Scan the records for the string "Líneas", then copy each line that has it.

● **DATA IN THIS EXERCISE**

======

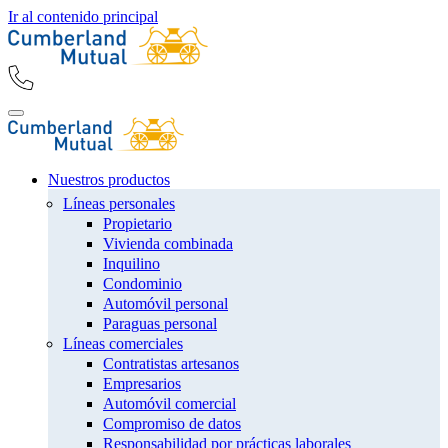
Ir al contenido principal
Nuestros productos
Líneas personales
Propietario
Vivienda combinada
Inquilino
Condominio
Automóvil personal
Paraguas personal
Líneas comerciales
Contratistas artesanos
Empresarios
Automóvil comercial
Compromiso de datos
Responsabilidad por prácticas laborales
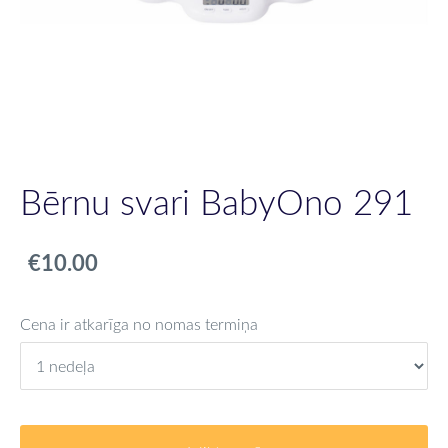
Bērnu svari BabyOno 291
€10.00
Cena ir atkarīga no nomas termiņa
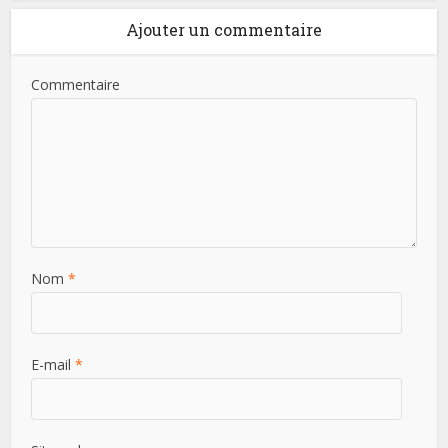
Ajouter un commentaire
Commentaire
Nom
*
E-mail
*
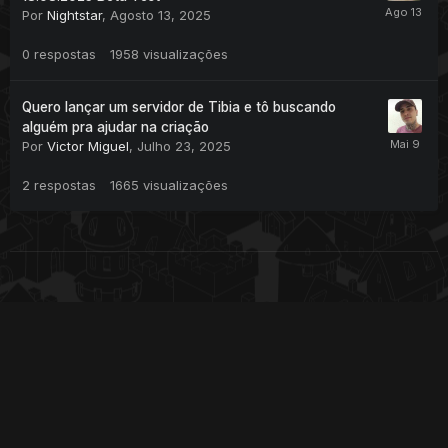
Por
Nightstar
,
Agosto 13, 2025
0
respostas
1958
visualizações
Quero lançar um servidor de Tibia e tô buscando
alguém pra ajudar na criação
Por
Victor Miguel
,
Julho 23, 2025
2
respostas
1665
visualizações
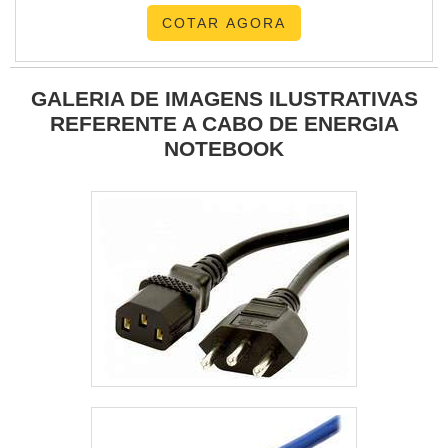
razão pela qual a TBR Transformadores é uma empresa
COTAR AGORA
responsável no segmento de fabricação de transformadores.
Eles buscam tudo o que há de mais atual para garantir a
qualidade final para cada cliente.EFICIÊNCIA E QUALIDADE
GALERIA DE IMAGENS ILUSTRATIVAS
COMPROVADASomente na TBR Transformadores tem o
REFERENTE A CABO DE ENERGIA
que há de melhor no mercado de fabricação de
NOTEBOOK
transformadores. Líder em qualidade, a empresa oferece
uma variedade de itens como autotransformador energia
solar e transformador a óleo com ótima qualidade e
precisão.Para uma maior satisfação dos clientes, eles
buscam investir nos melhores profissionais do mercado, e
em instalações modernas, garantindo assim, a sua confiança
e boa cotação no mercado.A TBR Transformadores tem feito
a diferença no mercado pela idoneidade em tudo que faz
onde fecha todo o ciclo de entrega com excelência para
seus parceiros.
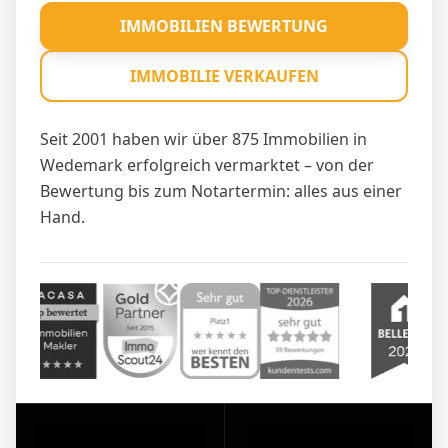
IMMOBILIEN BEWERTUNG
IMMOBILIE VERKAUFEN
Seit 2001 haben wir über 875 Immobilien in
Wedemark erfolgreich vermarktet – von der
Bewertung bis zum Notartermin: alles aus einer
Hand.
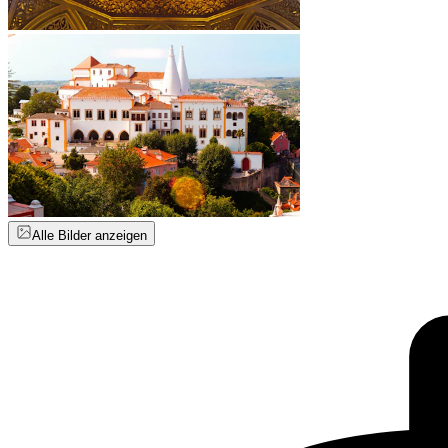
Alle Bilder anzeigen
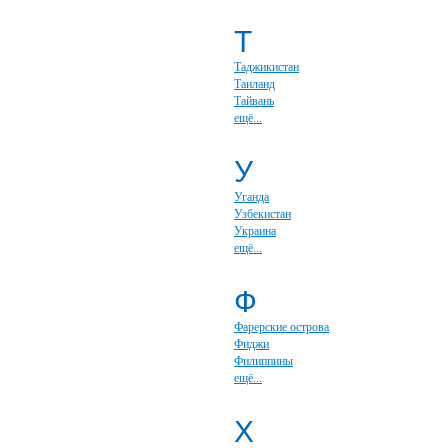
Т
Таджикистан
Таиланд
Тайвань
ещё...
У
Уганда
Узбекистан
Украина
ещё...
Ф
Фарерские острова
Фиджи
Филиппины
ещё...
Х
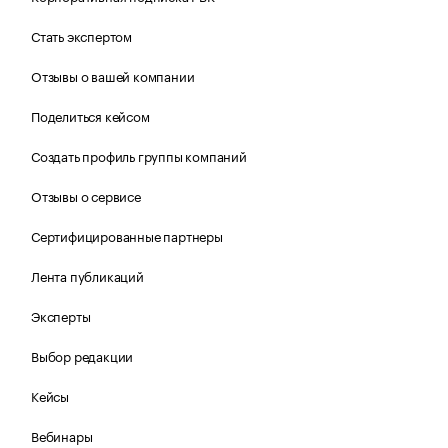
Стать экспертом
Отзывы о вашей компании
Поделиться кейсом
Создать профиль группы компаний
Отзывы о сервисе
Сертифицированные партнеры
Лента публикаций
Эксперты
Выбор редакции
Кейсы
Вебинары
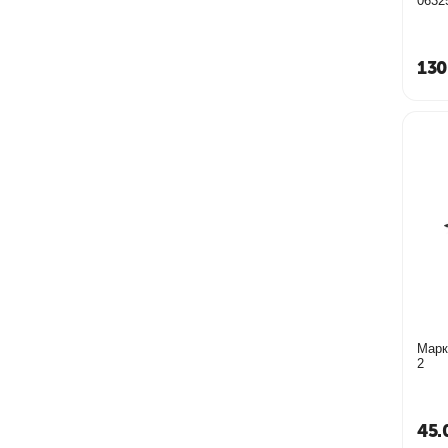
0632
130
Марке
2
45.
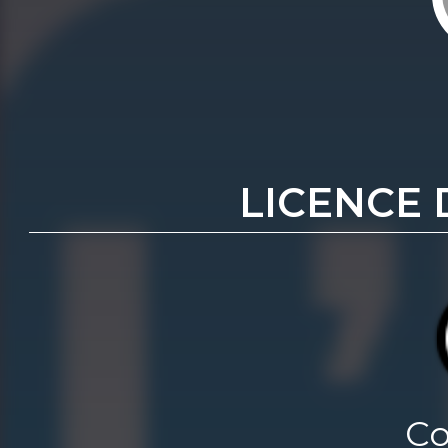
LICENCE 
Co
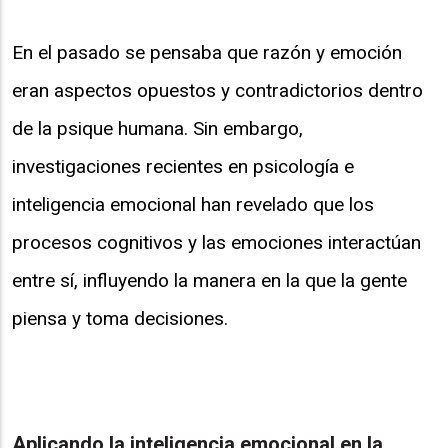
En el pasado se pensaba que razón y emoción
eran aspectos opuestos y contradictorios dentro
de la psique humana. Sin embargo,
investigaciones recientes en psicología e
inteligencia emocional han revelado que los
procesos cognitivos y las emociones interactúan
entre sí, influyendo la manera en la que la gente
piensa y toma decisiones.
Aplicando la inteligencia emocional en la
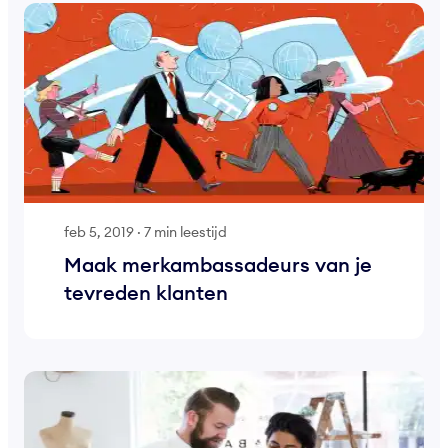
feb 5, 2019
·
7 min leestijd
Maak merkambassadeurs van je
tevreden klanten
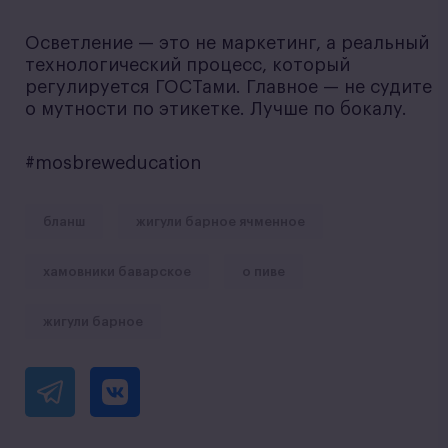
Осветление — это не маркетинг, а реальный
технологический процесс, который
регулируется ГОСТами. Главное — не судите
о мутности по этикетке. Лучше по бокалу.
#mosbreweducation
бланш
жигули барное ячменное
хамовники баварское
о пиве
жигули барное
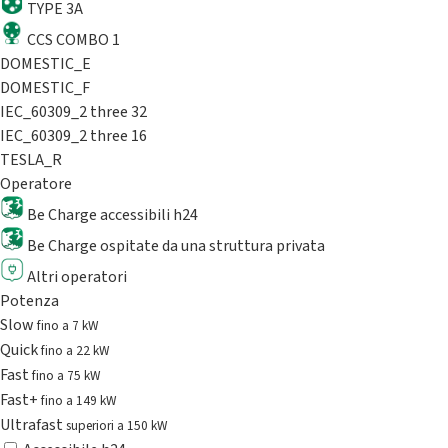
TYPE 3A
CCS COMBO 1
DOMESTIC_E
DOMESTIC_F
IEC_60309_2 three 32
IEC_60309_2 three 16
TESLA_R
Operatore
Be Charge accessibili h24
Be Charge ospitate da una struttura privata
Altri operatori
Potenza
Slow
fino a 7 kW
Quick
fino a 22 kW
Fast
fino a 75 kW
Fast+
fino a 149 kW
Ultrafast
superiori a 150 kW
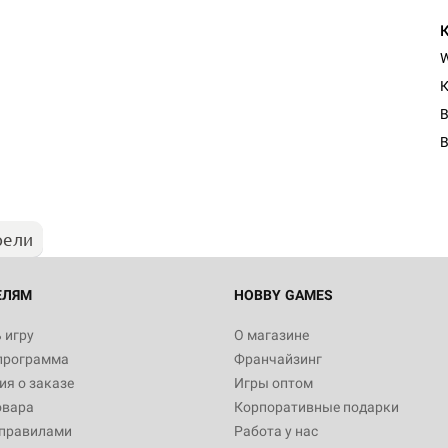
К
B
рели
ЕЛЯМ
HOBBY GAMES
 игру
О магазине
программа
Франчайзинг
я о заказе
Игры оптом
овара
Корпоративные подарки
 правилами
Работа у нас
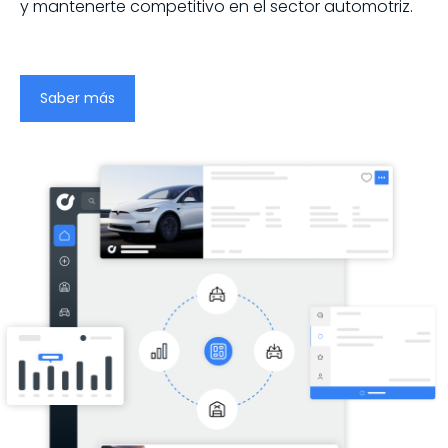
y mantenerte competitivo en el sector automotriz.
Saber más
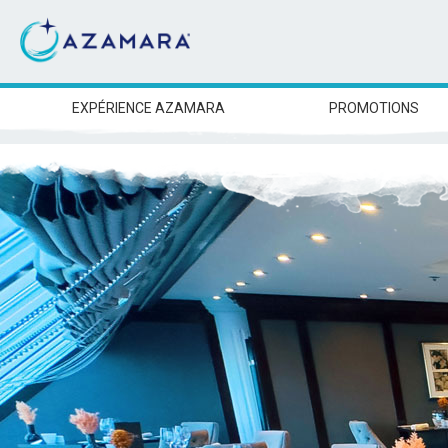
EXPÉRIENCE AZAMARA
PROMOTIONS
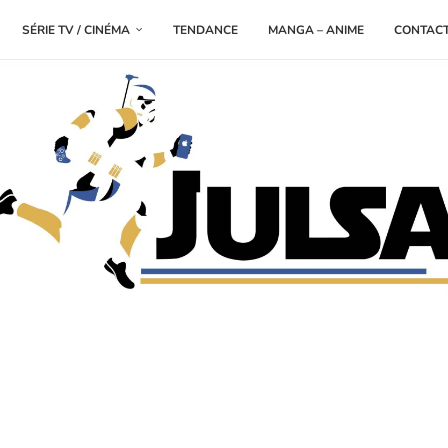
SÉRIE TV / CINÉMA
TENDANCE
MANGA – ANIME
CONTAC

======

● **SOLVED EXERCISE**
Líneas personales
Líneas comerciales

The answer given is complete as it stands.